Opinion
2001-06630
Argued May 24, 2002.
June 25, 2002.
In an action to recover damages for personal injuries, the plaintiff appeals from an order of the Supreme Court, Westchester County (Cowhey, J.), entered June 22, 2001, which granted the defendants' motion for summary judgment dismissing the complaint.
Harold Chetrick, New York, N.Y., for appellant.
Boeggeman, George, Hodges Corde, P.C., White Plains, N.Y. (Leslie K. Arfine and Daniel O'Veill of counsel), for respondents.
Before: SANDRA J. FEUERSTEIN, J.P., CORNELIUS J. O'BRIEN, SANDRA L. TOWNES, BARRY A. COZIER, JJ.
ORDERED that the order is affirmed, with costs.
The plaintiff commenced this action to recover damages for personal injuries he allegedly sustained when he slipped on a puddle of water inside the entrance to the defendants' store. There was snow on the sidewalk outside the store, and a rug had been placed on the floor by the entrance. The plaintiff testified at his deposition that he did not notice any water on the floor by the entrance the first time he entered the store. He slipped when he entered the store for the second time a half-hour later.
On their motion for summary judgment, the defendants made a prima facie showing that they neither created nor had actual or constructive notice of the puddle of water which allegedly caused the plaintiff's accident. In the absence of proof as to how long the puddle of water was on the floor, there is no evidence which would permit an inference that the defendants had constructive notice of the condition ( see Kershner v. Pathmark Stores, 280 A.D.2d 583).

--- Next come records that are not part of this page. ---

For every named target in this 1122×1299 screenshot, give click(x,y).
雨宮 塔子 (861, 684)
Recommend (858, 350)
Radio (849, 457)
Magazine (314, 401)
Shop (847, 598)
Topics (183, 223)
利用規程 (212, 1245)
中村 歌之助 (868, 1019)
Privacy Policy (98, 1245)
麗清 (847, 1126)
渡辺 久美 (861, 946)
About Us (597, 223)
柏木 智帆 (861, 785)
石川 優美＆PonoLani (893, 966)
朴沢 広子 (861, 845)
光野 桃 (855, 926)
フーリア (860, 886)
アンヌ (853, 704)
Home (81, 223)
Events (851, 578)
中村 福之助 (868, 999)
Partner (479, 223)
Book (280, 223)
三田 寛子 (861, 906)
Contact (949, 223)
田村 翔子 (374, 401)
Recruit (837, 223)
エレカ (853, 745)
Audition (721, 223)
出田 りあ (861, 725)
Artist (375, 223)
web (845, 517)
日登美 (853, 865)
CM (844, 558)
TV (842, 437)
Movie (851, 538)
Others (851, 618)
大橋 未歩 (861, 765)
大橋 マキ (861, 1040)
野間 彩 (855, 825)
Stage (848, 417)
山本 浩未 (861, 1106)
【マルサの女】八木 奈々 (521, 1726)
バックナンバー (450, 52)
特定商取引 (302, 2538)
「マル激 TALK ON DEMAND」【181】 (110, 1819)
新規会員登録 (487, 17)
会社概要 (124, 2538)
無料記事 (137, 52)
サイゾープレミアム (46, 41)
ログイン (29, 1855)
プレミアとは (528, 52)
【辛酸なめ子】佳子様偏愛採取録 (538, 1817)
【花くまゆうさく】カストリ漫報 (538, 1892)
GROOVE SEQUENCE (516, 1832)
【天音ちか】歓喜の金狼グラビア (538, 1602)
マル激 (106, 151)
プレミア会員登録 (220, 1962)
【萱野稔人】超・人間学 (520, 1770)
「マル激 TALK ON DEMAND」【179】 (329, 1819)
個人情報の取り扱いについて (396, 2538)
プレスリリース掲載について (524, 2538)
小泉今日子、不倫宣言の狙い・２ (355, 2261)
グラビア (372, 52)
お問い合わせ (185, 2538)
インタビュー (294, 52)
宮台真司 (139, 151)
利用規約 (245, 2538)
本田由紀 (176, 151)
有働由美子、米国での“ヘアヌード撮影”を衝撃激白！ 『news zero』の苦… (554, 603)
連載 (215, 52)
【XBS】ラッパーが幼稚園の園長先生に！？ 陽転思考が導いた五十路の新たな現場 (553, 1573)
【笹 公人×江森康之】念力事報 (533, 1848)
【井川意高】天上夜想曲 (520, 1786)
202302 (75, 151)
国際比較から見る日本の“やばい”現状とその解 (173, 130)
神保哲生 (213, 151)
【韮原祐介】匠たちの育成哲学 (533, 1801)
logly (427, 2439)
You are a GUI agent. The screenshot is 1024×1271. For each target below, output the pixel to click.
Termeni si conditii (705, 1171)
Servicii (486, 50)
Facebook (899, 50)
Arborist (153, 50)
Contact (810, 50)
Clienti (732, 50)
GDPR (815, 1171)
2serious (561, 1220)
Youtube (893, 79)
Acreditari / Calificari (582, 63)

The evidence submitted by the plaintiff failed to raise a triable issue of fact with respect to his claim of actual or constructive notice. The plaintiff's affidavit, in which he stated that he noticed the same puddle of water the first time he entered the store, presented a feigned issue of fact designed to avoid the consequences of his earlier deposition testimony and, as such, was insufficient to defeat the defendants' motion ( see Bloom v. La Femme Fatale of Smithtown, 273 A.D.2d 187; Fontana v. Fortunoff, 246 A.D.2d 626). In addition, the hearsay statements of the defendants' employee, relied upon by the plaintiff, were inadmissible as there was no proof that the employee possessed authority to speak on the defendants' behalf (see Tyrrell v. Wal-Mart Stores, 97 N.Y.2d 650; Fontana v. Fortunoff, supra).
The plaintiff's remaining contention is without merit.
FEUERSTEIN, J.P., O'BRIEN, TOWNES and COZIER, JJ., concur.